» **Task directions**
Scan the material below for "навыков", then return each line that contains it.

» **Data extracts**
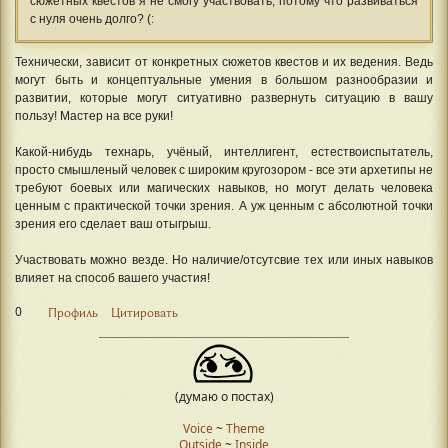
сюжетных квестов я не смогу участвовать, потому что развиваться
с нуля очень долго? (:
Технически, зависит от конкретных сюжетов квестов и их ведения. Ведь
могут быть и концептуальные умения в большом разнообразии и
развитии, которые могут ситуативно развернуть ситуацию в вашу
пользу! Мастер на все руки!
Какой-нибудь технарь, учёный, интеллигент, естествоиспытатель,
просто смышленый человек с широким кругозором - все эти архетипы не
требуют боевых или магических навыков, но могут делать человека
ценным с практической точки зрения. А уж ценным с абсолютной точки
зрения его сделает ваш отыгрыш.
Участвовать можно везде. Но наличие/отсутсвие тех или иных навыков
влияет на способ вашего участия!
0
Профиль
Цитировать
(думаю о постах)
Voice
~
Theme
Outside
~
Inside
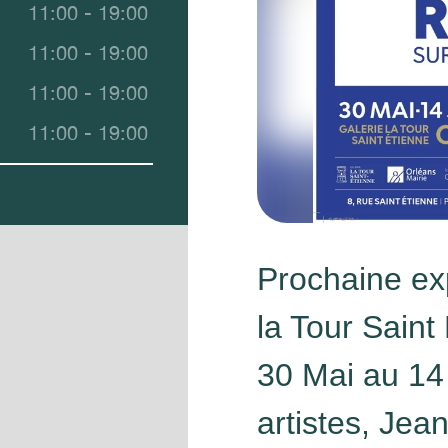
11:00 - 19:00
11:00 - 19:00
11:00 - 19:00
11:00 - 19:00
Prochaine exp
la Tour Sain
30 Mai au 14
artistes, J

» **Exercise answer**
требуют боевых или магических навыков, но могут делать человека
Участвовать можно везде. Но наличие/отсутсвие тех или иных навыков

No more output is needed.